• [Records from a data collection]
━━━━━━

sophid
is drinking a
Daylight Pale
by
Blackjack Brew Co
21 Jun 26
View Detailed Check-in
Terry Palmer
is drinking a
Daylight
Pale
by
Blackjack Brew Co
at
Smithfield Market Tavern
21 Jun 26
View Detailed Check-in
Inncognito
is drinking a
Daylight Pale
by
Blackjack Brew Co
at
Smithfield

━━━━━━

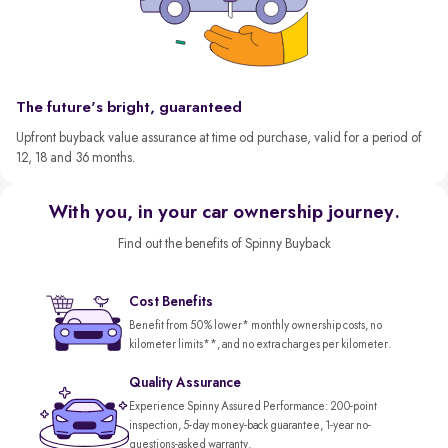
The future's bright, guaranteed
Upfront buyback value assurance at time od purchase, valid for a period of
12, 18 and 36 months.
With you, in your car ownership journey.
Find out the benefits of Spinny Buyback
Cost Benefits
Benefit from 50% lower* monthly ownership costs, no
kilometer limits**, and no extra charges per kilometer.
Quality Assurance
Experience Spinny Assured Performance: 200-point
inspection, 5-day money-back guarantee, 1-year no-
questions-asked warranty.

━━━━━━

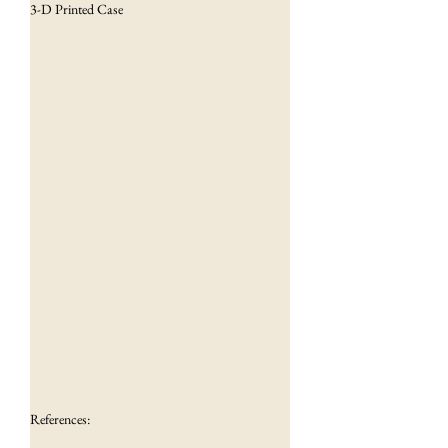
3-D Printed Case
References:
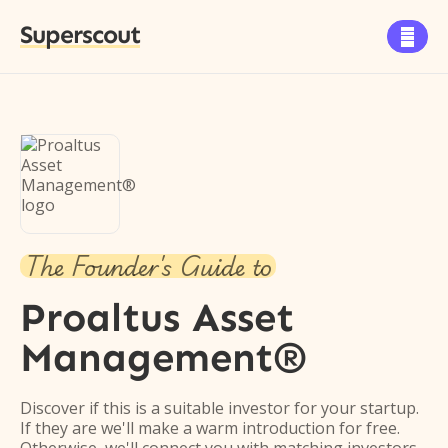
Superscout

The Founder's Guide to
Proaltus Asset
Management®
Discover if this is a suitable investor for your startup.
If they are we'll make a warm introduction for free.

━━━━━━

• [What this task involves] For each line above that includes the word "your", make a copy of that line.

• [Response to the task]
With you, in your car ownership journey.
Discover if this is a suitable investor for your startup.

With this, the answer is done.